→ **Problem statement**: Copy out the records in full, word for word, without pictures.

→ **Working data**:
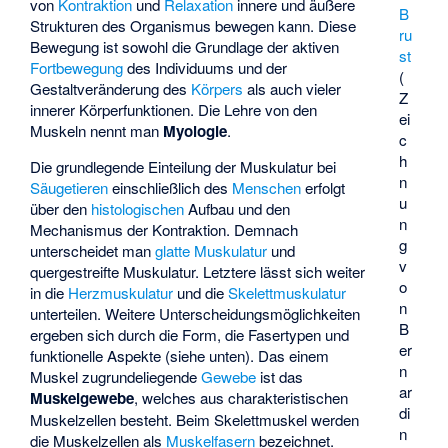
von
Kontraktion
und
Relaxation
innere und äußere
B
Strukturen des Organismus bewegen kann. Diese
ru
Bewegung ist sowohl die Grundlage der aktiven
st
Fortbewegung
des Individuums und der
(
Gestaltveränderung des
Körpers
als auch vieler
Z
innerer Körperfunktionen. Die Lehre von den
ei
Muskeln nennt man
Myologie
.
c
h
Die grundlegende Einteilung der Muskulatur bei
n
Säugetieren
einschließlich des
Menschen
erfolgt
u
über den
histologischen
Aufbau und den
n
Mechanismus der Kontraktion. Demnach
g
unterscheidet man
glatte Muskulatur
und
v
quergestreifte Muskulatur. Letztere lässt sich weiter
o
in die
Herzmuskulatur
und die
Skelettmuskulatur
n
unterteilen. Weitere Unterscheidungsmöglichkeiten
B
ergeben sich durch die Form, die Fasertypen und
er
funktionelle Aspekte (siehe unten). Das einem
n
Muskel zugrundeliegende
Gewebe
ist das
ar
Muskelgewebe
, welches aus charakteristischen
di
Muskelzellen besteht. Beim Skelettmuskel werden
n
die Muskelzellen als
Muskelfasern
bezeichnet.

→ **Solution to this task**:
von
Kontraktion
und
Relaxation
innere und äußere
B
Strukturen des Organismus bewegen kann. Diese
ru
Bewegung ist sowohl die Grundlage der aktiven
st
Fortbewegung
des Individuums und der
(
Gestaltveränderung des
Körpers
als auch vieler
Z
innerer Körperfunktionen. Die Lehre von den
ei
Muskeln nennt man
Myologie
.
c
h
Die grundlegende Einteilung der Muskulatur bei
n
Säugetieren
einschließlich des
Menschen
erfolgt
u
über den
histologischen
Aufbau und den
n
Mechanismus der Kontraktion. Demnach
g
unterscheidet man
glatte Muskulatur
und
v
quergestreifte Muskulatur. Letztere lässt sich weiter
o
in die
Herzmuskulatur
und die
Skelettmuskulatur
n
unterteilen. Weitere Unterscheidungsmöglichkeiten
B
ergeben sich durch die Form, die Fasertypen und
er
funktionelle Aspekte (siehe unten). Das einem
n
Muskel zugrundeliegende
Gewebe
ist das
ar
Muskelgewebe
, welches aus charakteristischen
di
Muskelzellen besteht. Beim Skelettmuskel werden
n
die Muskelzellen als
Muskelfasern
bezeichnet.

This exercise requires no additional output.